I asked him about how many surgeries they’ve done and he made the comment about Beethoven only writing 9 symphonies. Smart guy. He also talked about how UCLA isn’t a private practice. They only hire the best and talked about how it’s the same with Delta. He assumes that every pilot that works for Delta is good and he never asks who the pilot is because they are all good. From the OR nurse to the person that cleans the OR, to the recovery room nurses… he says they are all good. Ok, well, a pilot that works for Delta isn’t cracking my son’s skull open either. Not feeling that analogy at all.

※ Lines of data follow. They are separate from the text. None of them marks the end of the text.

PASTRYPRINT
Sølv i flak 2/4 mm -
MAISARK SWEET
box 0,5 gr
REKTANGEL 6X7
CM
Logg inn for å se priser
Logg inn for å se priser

He assured me that I will suffer much more than Jesse will. Jesse will come out with a bandage and sometimes the eyes are swollen. The Dr. said that it’s not that the eyes are closed, but because the eyelids are so heavy that it forces the eyelids down. He went on to explain that I’ll be asked to sign a consent for all the horrors but that none will happen.

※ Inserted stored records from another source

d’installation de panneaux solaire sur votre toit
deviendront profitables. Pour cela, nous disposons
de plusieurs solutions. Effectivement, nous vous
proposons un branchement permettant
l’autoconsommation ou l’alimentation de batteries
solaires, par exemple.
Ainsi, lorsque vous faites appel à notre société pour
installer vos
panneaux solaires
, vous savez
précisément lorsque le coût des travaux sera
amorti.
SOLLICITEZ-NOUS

As far as when the surgery should be done, he said 6-7 Months. He explained that at this time his bone is very malleable and the longer they wait, the thicker the bone gets. He said the surgery should be done in August or September, but no later.
How I’m Doing
Not so good. I can’t be in denial any longer. I can’t look at Jesse and think, “It’s not that bad. I’m wrong. He won’t need surgery.” I would have gladly walked away with my tail between my legs and be forever known as the girl who cried wolf if they would have told me that I was wrong. I would rather go through that than have my son go through this. I wish I could have the surgery instead of him.
How Jesse is Doing
Jesse is his normal, smiling, happy self. He’s such a joy. Every morning when he wakes up, he does it with a smile on his face. I’m so lucky to get to see that every day. He’s playing with his feet constantly now. It’s making it hard to change his diaper, or get him to bed for that matter. He’s infatuated with his feet! I’m so thankful that he doesn’t know what’s happening and doesn’t have to feel that anxiety leading up to the surgery. I’m grateful that he won’t remember any of this. And one day he’ll probably think it’s cool to have a great big scar to brag about amongst his friends. Boys love that kind of stuff, right?